Example 3, continued (Gaussian measure): Note that \(P_Z(A)\) is defined as the (Lebesgue) integral of \(1_A(x)\phi(x)\). By extension, the integral of \(f\) with respect to \(P_Z\) is the Lebesgue integral of \(f(x) \phi(x)\), which is nothing more than the expectation of \(f(Z)\):

\[ \int f\td P_Z = \int_{-\infty}^\infty f(x) \phi(x) \td x = \EE[f(Z)]. \]

Densities

We have just seen in the last two examples that there is a special relationship between the Lebesgue measure \(\lambda\) on \(\RR\) and the Gaussian measure \(P_Z\), allowing us to evaluate integrals with respect to \(P\) by turning them into integrals with respect to \(\lambda\), namely \(\int f(x)\td P_Z(x) = \int f(x)\phi(x) \td\lambda(x)\).

This is a happy fact, since mathematicians have gone to a lot of trouble figuring out how to calculate integrals with respect to the usual (Lebesgue) measure. Most of the expectations we want to calculate in statistics are integrals with respect to some joint probability measure over random variables, and we certainly wouldn’t want to have to reinvent the wheel of integration every time we want to do calculations with respect to a new random variable.

Note that we can’t turn integrals for every random variable into Lebesgue integrals. If \(Y\) follows a binomial distribution, for example, we can just as well define \(P_Y(A) = \PP(Y \in A)\), but there is no counterpart to \(\phi\) that would let us turn \(P_Y\) integrals into Lebesgue integrals in the same way.

Formally, consider a measurable space \((\cX, \cF)\), with two measures \(P\) and \(\mu\). We say \(P\) is absolutely continuous with respect to \(\mu\) if \(P(A) = 0\) whenever \(\mu(A) = 0\). In notation, we write \(P \ll \mu\).

If \(P \ll \mu\) then, under mild conditions, we can always define a density function \(p:\cX \mapsto [0,\infty)\) such that

\[ P(A) = \int 1_A(x) p(x)\td\mu(x), \quad \text{ for all } A \in \cF, \]

and by extension \(\int f(x)\td P(x) = \int f(x) p(x) \td\mu(x)\).

The function \(p\) is called the density function or Radon-Nikodym derivative of \(P\) with respect to \(\mu\). It is sometimes written using the suggestive notation \(\frac{\td P}{\td\mu}(x)\). Whenever we have a density function we can turn integrals with respect to \(P\) into integrals with respect to \(\mu\) simply by multiplying the integrand by \(p\).

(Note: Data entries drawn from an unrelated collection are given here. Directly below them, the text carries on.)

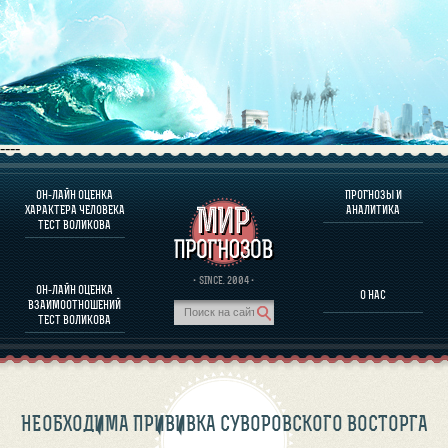
----
ОН-ЛАЙН ОЦЕНКА
ПРОГНОЗЫ И
О ПРОГРАММЕ
ХАРАКТЕРА ЧЕЛОВЕКА
АНАЛИТИКА
ТЕСТ ВОЛИКОВА
ОЦЕНКА ХАРАКТЕРA ЧЕЛОВЕКА
ОЦЕНКА ХАРАКТЕРА ВЫДАЮЩИХСЯ ЛИЧНОСТЕЙ
О ПРОГРАММЕ
· SINCE. 2004 ·
ОН-ЛАЙН ОЦЕНКА
О НАС
ТЕСТ НА СОВМЕСТИМОСТЬ ВОЛИКОВА
ВЗАИМООТНОШЕНИЙ
ПРОГНОЗЫ И АНАЛИТИКА
ТЕСТ ВОЛИКОВА
НЕОБХОДИМА ПРИВИВКА СУВОРОВСКОГО ВОСТОРГА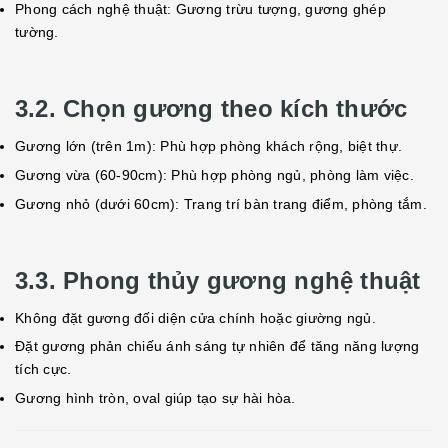
Phong cách nghệ thuật: Gương trừu tượng, gương ghép
tường.
3.2. Chọn gương theo kích thước
Gương lớn (trên 1m): Phù hợp phòng khách rộng, biệt thự.
Gương vừa (60-90cm): Phù hợp phòng ngủ, phòng làm việc.
Gương nhỏ (dưới 60cm): Trang trí bàn trang điểm, phòng tắm.
3.3. Phong thủy gương nghệ thuật
Không đặt gương đối diện cửa chính hoặc giường ngủ.
Đặt gương phản chiếu ánh sáng tự nhiên để tăng năng lượng
tích cực.
Gương hình tròn, oval giúp tạo sự hài hòa.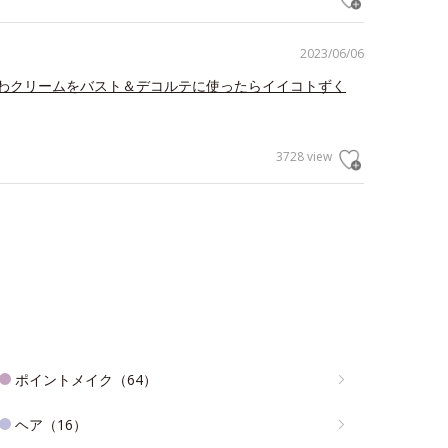
2023/06/06
わクリームをバスト＆デコルテに使ったらイイコトずく
3728 view
ポイントメイク（64）
ヘア（16）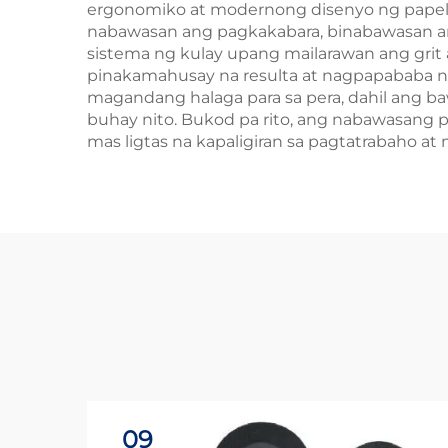
ergonomiko at modernong disenyo ng papel-
nabawasan ang pagkakabara, binabawasan 
sistema ng kulay upang mailarawan ang gri
pinakamahusay na resulta at nagpapababa n
magandang halaga para sa pera, dahil ang b
buhay nito. Bukod pa rito, ang nabawasang p
mas ligtas na kapaligiran sa pagtatrabaho a
09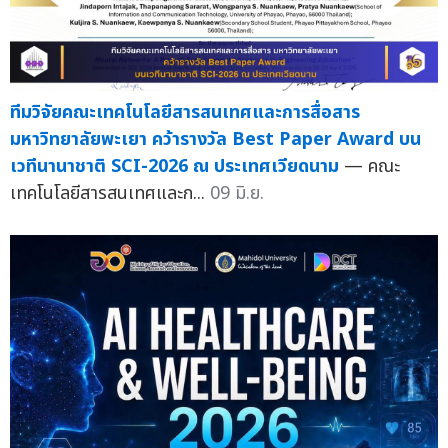
ทีมวิจัยคณะเทคโนโลยีสารสนเทศและการสื่อสาร
มหาวิทยาลัยพะเยา คว้ารางวัล Best Paper Award บน
เวทีนานาชาติ SCI-2026 ณ ประเทศเวียดนาม
— คณะ
เทคโนโลยีสารสนเทศและก...
09 มิ.ย.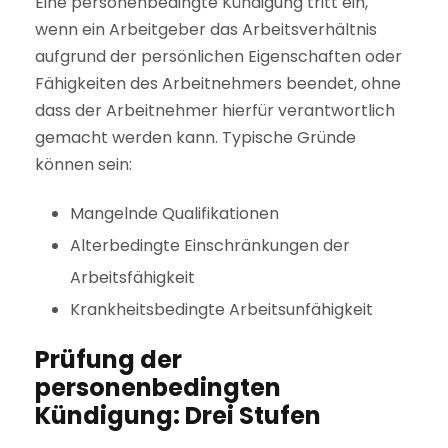
Eine personenbedingte Kündigung tritt ein,
wenn ein Arbeitgeber das Arbeitsverhältnis
aufgrund der persönlichen Eigenschaften oder
Fähigkeiten des Arbeitnehmers beendet, ohne
dass der Arbeitnehmer hierfür verantwortlich
gemacht werden kann. Typische Gründe
können sein:
Mangelnde Qualifikationen
Alterbedingte Einschränkungen der
Arbeitsfähigkeit
Krankheitsbedingte Arbeitsunfähigkeit
Prüfung der
personenbedingten
Kündigung: Drei Stufen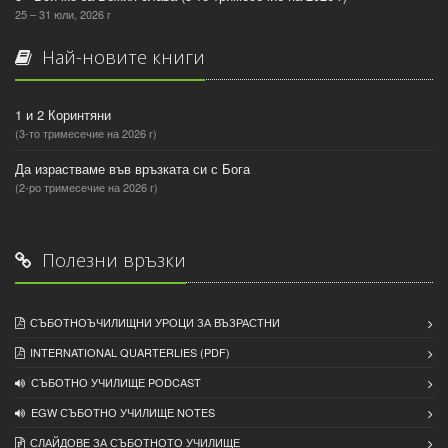
25 – 31 юли, 2026 г
Най-новите книги
1 и 2 Коринтяни
(3-то тримесечие на 2026 г)
Да израстваме във връзката си с Бога
(2-ро тримесечие на 2026 г)
Полезни връзки
СЪБОТНОЪЧИЛИЩНИ УРОЦИ ЗА ВЪЗРАСТНИ
INTERNATIONAL QUARTERLIES (PDF)
СЪБОТНО УЧИЛИЩЕ PODCAST
EGW СЪБОТНО УЧИЛИЩЕ NOTES
СЛАЙДОВЕ ЗА СЪБОТНОТО УЧИЛИЩЕ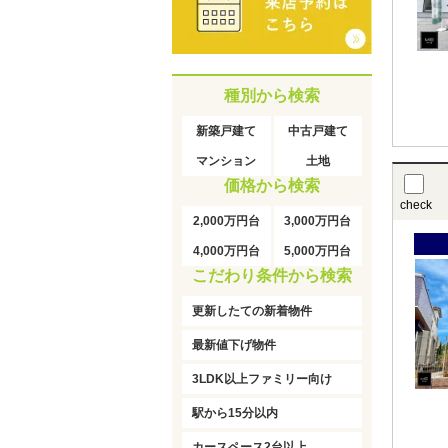
種別から検索
新築戸建て
中古戸建て
マンション
土地
価格から検索
check
2,000万円台
3,000万円台
4,000万円台
5,000万円台
こだわり条件から検索
更新したての新着物件
最新値下げ物件
3LDK以上ファミリー向け
駅から15分以内
カースペース2台以上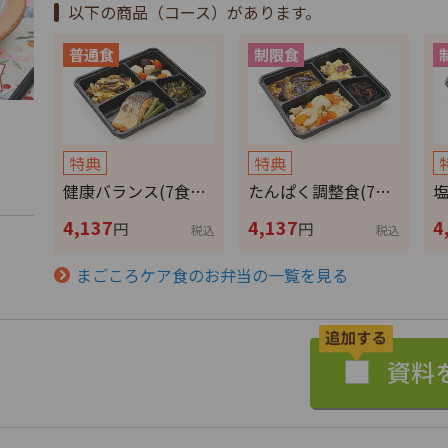
以下の商品（コース）があります。
特典
特典
健康バランス(7食…
たんぱく調整食(7…
塩
4,137
4,137
4
円
円
税込
税込
まごころケア食のお弁当の一覧を見る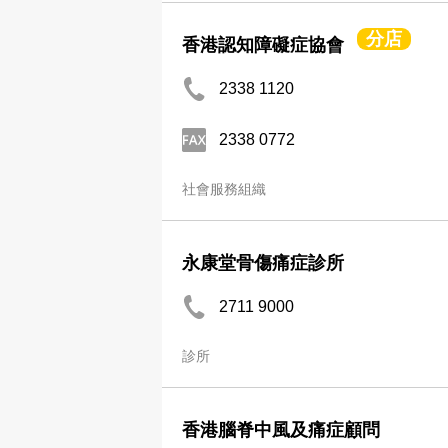
分店
香港認知障礙症協會
2338 1120
2338 0772
社會服務組織
永康堂骨傷痛症診所
2711 9000
診所
香港腦脊中風及痛症顧問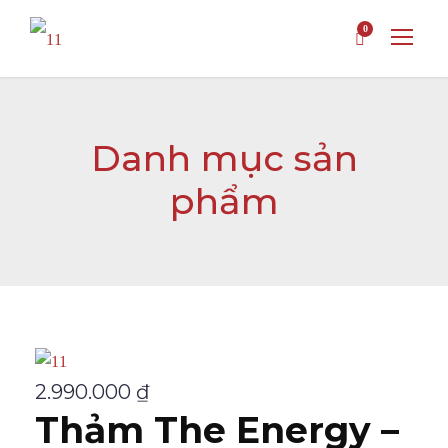
0
Danh mục sản
phẩm
2.990.000
₫
Thảm The Energy –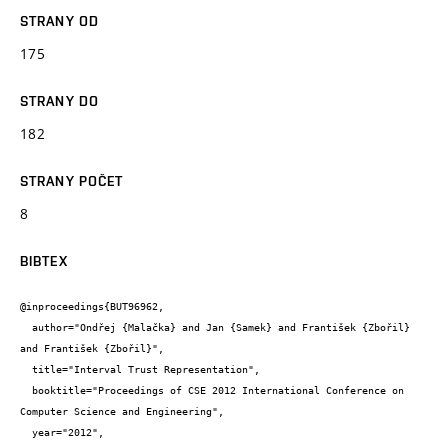
STRANY OD
175
STRANY DO
182
STRANY POČET
8
BIBTEX
@inproceedings{BUT96962,

  author="Ondřej {Malačka} and Jan {Samek} and František {Zbořil} 
and František {Zbořil}",

  title="Interval Trust Representation",

  booktitle="Proceedings of CSE 2012 International Conference on 
Computer Science and Engineering",

  year="2012",
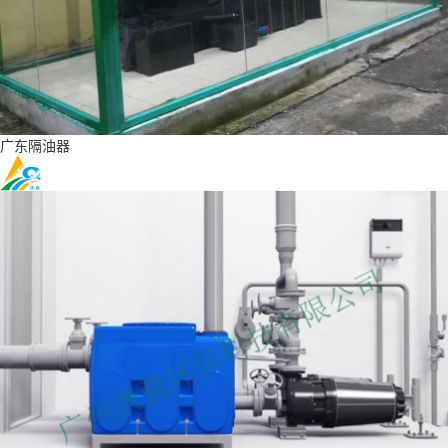
广东隔油器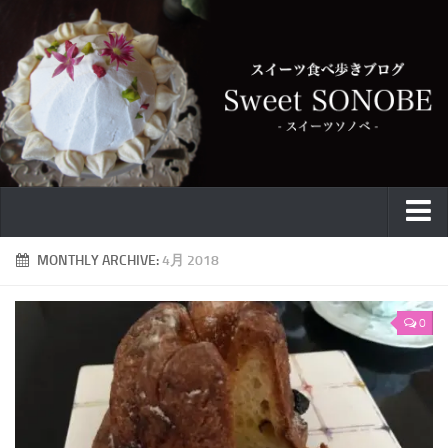
特集
MONTHLY ARCHIVE:
4月 2018
お取り寄せ
0
スイーツ
ケーキ
カフェ
バウムクーヘン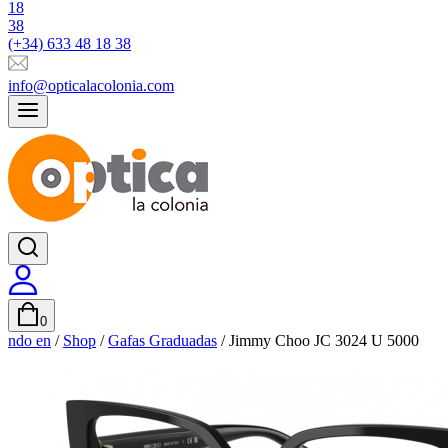
(+34) 633 48 18 38
info@opticalacolonia.com
0
ndo en
/
Shop
/
Gafas Graduadas
/
Jimmy Choo JC 3024 U 5000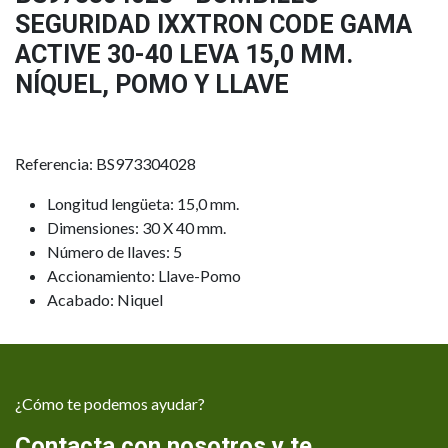
SEGURIDAD IXXTRON CODE GAMA
ACTIVE 30-40 LEVA 15,0 MM.
NÍQUEL, POMO Y LLAVE
Referencia: BS973304028
Longitud lengüeta: 15,0 mm.
Dimensiones: 30 X 40 mm.
Número de llaves: 5
Accionamiento: Llave-Pomo
Acabado: Niquel
¿Cómo te podemos ayudar?
Contacta con nosotros y te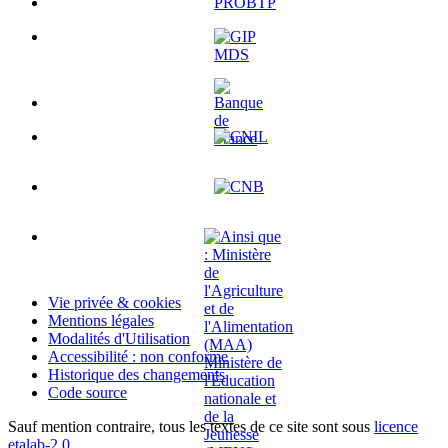
Vie privée & cookies
Mentions légales
Modalités d'Utilisation
Accessibilité : non conforme
Historique des changements
Code source
Sauf mention contraire, tous les textes de ce site sont sous
licence
etalab-2.0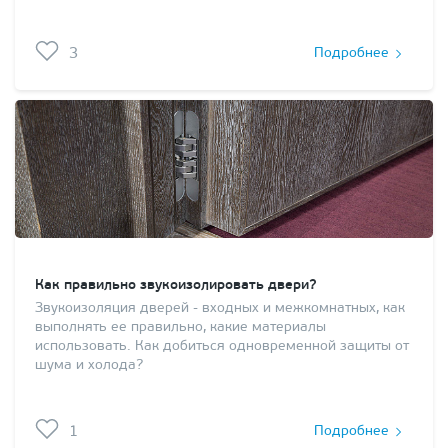
3
Подробнее
Как правильно звукоизолировать двери?
Звукоизоляция дверей - входных и межкомнатных, как
выполнять ее правильно, какие материалы
использовать. Как добиться одновременной защиты от
шума и холода?
1
Подробнее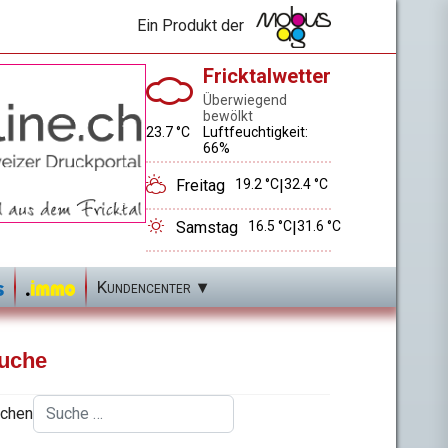
Ein Produkt der
Fricktalwetter
Überwiegend
bewölkt
23.7 °C
Luftfeuchtigkeit:
66%
Freitag
19.2 °C
|
32.4 °C
Samstag
16.5 °C
|
31.6 °C
Kundencenter
uche
chen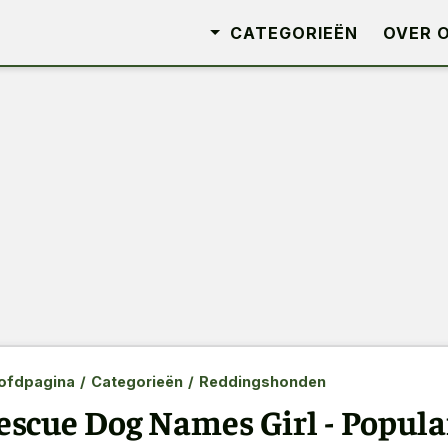
CATEGORIEËN
OVER 
ofdpagina
/
Categorieën
/
Reddingshonden
escue Dog Names Girl - Popula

If we do not specify what \(\mu\) is, it is assumed to be the Lebesgue measure; that is, if we say \(P\) is absolutely continuous with no further elaboration, we mean \(P \ll \lambda\).

If \(P\) is a probability measure, we call \(p(x)\) its probability density function (with respect to \(\mu\)). If \(\mu\) is a counting measure, we call \(p(x)\) its probability mass function. These are abbreviated pdf and pmf, respectively.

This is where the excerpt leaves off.